Above the Arenig group with its voluminous volcanic records comes the great group of sediments known as the Llandeilo formation, in which also there are proofs of contemporaneous volcanic activity over various parts of the sea-floor within the site of Britain. We have seen that in the south of Scotland the eruptions of Arenig time were probably continued into the period of the Llandeilo rocks, or even still later into that of the Bala group. But it is in Wales that the history of the Llandeilo volcanoes is most fully preserved. A series of detached areas of volcanic rocks, intercalated among the Llandeilo sediments, may be followed for nearly 100 miles, from the northern end of the Breidden Hills in Montgomeryshire, by Shelve, Builth, Llanwrtyd and Llangadock, to the mouth of the Taf river. But some 35 miles further west another group of lavas and tuffs appears on the coast of Pembrokeshire, from Abereiddy Bay to beyond Fishguard. The want of continuity in these scattered outcrops is no doubt partly due to concealment by geological structure. But from the comparative thinness of the volcanic accumulations and their apparent thinning out along the strike it may be inferred that no large Llandeilo volcano existed in Wales. There would rather seem to have been a long line of minor vents which in the south-east part of the area appear to have only discharged ashes. Certainly, if we may judge from their visible relics, these eruptions never rivalled the magnitude of the discharges from the Arenig volcanoes that preceded, or the Bala volcanoes that followed them.
i. THE VOLCANO OF BUILTH AND ITS NEIGHBOURS
So far as the available evidence goes, the most important volcanic centre down the eastern side of Wales during the Llandeilo period was one which lay not far from the centre of the long line of vents just referred to. Its visible remains form an isolated tract of hilly ground, some seven miles long, and four or five miles broad, immediately north from the town of Builth. This area is almost entirely surrounded by unconformable Upper Silurian strata, so that its total extent is not seen, and may be much more considerable than the area now laid bare by denudation.

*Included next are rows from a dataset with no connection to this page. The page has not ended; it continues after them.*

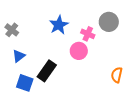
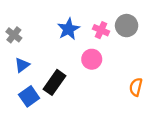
pink cross: (88, 34) -> (101, 30), moved
blue square: (25, 83) -> (29, 96), turned 36

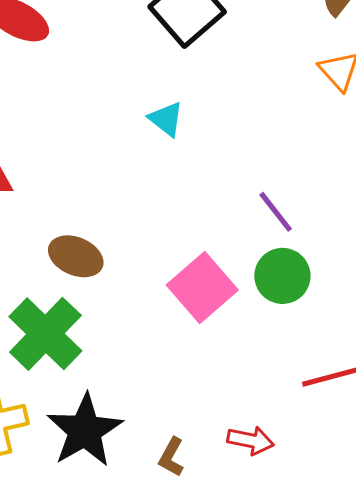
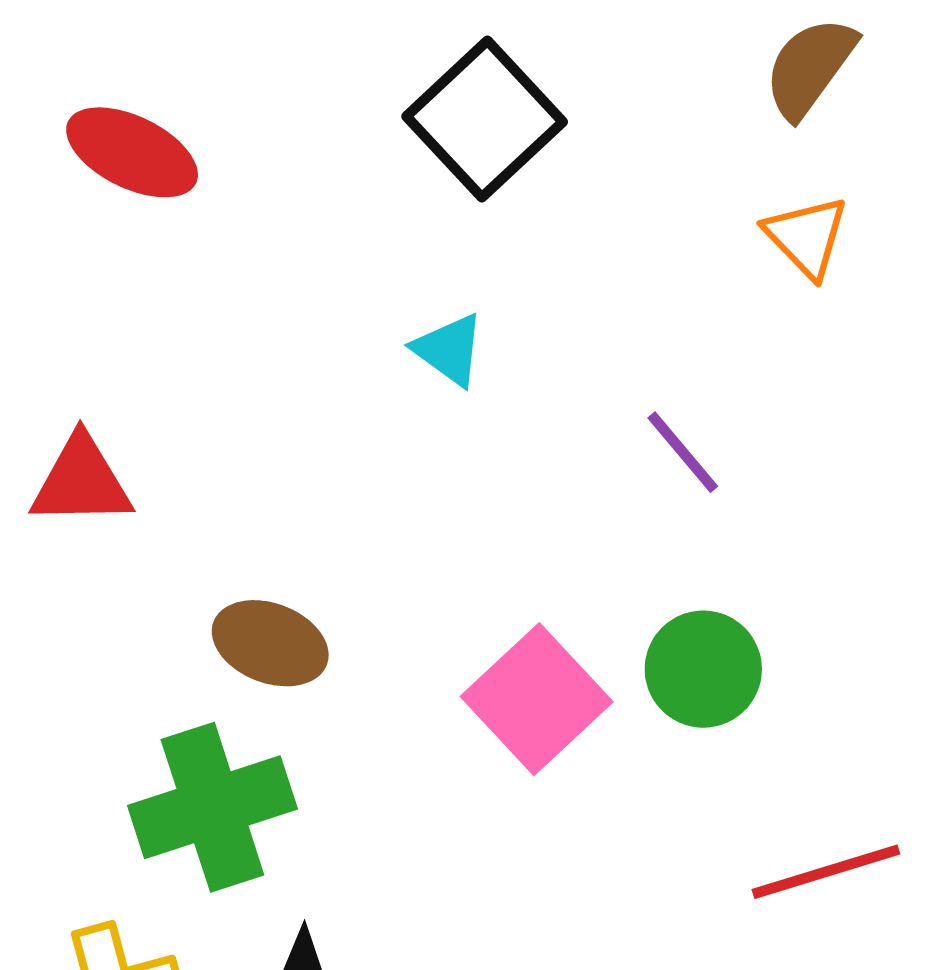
purple line: (276, 212) -> (683, 452), moved
green cross: (45, 334) -> (212, 807), turned 30

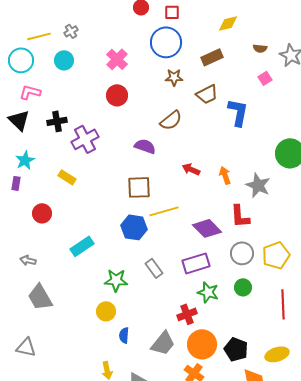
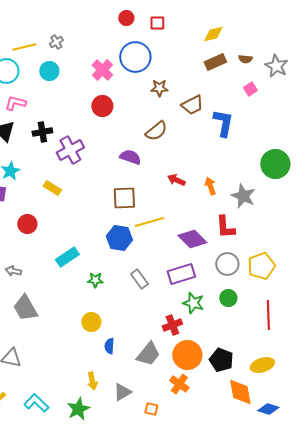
blue circle: (166, 42) -> (135, 57), moved
brown rectangle: (212, 57) -> (215, 62), moved
green star: (116, 280) -> (95, 280), moved, size x0.7

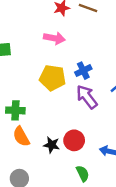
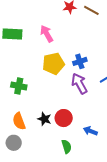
pink arrow: (54, 38) -> (47, 34), moved, turned -138
yellow pentagon: (52, 78) -> (53, 64), turned -30
orange semicircle: (21, 137) -> (19, 121), moved

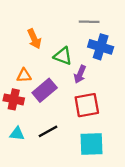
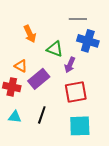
orange triangle: (24, 75) -> (21, 66), turned 32
black line: (48, 131) -> (42, 115), turned -42

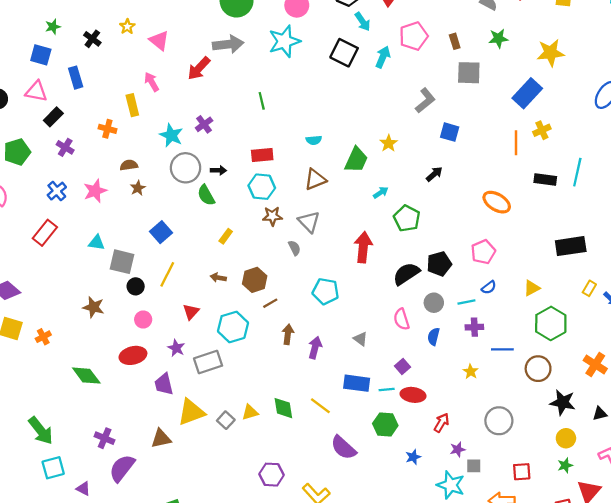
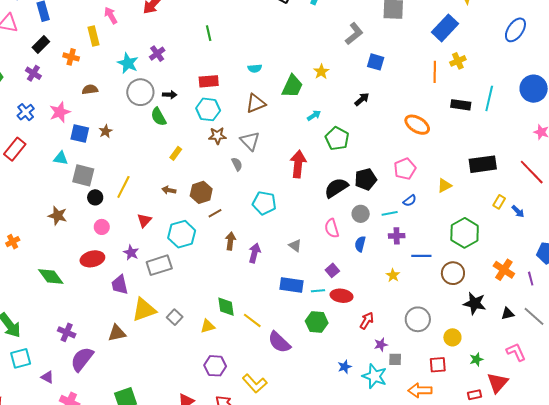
black rectangle: (53, 117) -> (41, 44), moved
brown star: (138, 188) -> (106, 131), moved
blue square: (161, 232) -> (80, 134), moved, turned -36
yellow triangle: (532, 288) -> (444, 186), moved
yellow line: (320, 406) -> (252, 320), moved
yellow triangle: (250, 412) -> (208, 326), moved
yellow circle: (566, 438) -> (452, 337), moved
blue star: (413, 457) -> (345, 367), moved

The volcanic rocks of Builth were first described in the "Silurian System." Murchison clearly recognized that they included some which were "evolved from volcanic apertures during the submarine accumulation of the Lower Silurian rocks," and also "unbedded volcanic masses which had been intruded subsequently, dismembering and altering all the strata with which they came in contact."[177] These igneous rocks were mapped in some detail by the Geological Survey, and their general relations were expressed in lines of horizontal section.[178] They were likewise described by Ramsay in the Catalogue of the Rock-specimens in the Jermyn Street Museum, specimens of them being displayed in that collection.[179] The tuffs and lavas were distinguished, and likewise the intrusive "greenstones." But no attempt was made towards petrographical detail.
[177] Silurian System, 1839, p. 330. The occurrence of "trappean ash" with fossils in the Builth district was noticed by De la Beche, Mem. Geol. Surv. vol. i. (1846), p. 31.
[178] See Sheet 56 of the one-inch map and Sheets 5 and 6 of the Horizontal Sections.
[179] Catalogue of Rock Specimens, 3rd edit. 1862, p. 36 et seq.
This interesting district has recently been studied by Mr. Henry Woods,[180] who has grouped the igneous rocks in probable order of appearance, as follows:—1st, Andesites; 2nd, Andesitic ash; 3rd, Rhyolites; 4th, Diabase-porphyrite; and 5th, Diabase.
[180] Quart. Journ. Geol. Soc. vol. l. (1894), p. 566.
Some of the andesites are described as intrusive in the Llandeilo strata. The ash in its lower part contains numerous well-rounded pebbles of andesite, usually five or six inches in diameter, but sometimes having a length of two feet. It contains fossils (Orthis calligramma, Leptæna sericea, Serpulites dispar, etc.), and as it is overlain with shales containing Ogygia Buchii, it may be regarded as probably of Lower Llandeilo age. The rhyolites are feebly represented, and some of them may possibly be intrusive. Among them a nodular variety has been noticed, the nodules being solid throughout, varying up to two inches in diameter, and formed of microcrystalline quartz and felspar, with no trace of any radial or concentric internal arrangement. The diabase-porphyrite, the most conspicuous rock of the district, is intrusive in the andesites and ashes, and occurs in four separate masses or sills. The diabases are all intrusive and of later date than any of the other igneous rocks, and as they traverse also the Llandeilo shales, they are probably considerably later than the previous eruptions. But as they do not enter the surrounding Llandovery and Wenlock strata, they are regarded by Mr. Woods as of intermediate age between the time of the Llandeilo and that of the Upper Silurian formations.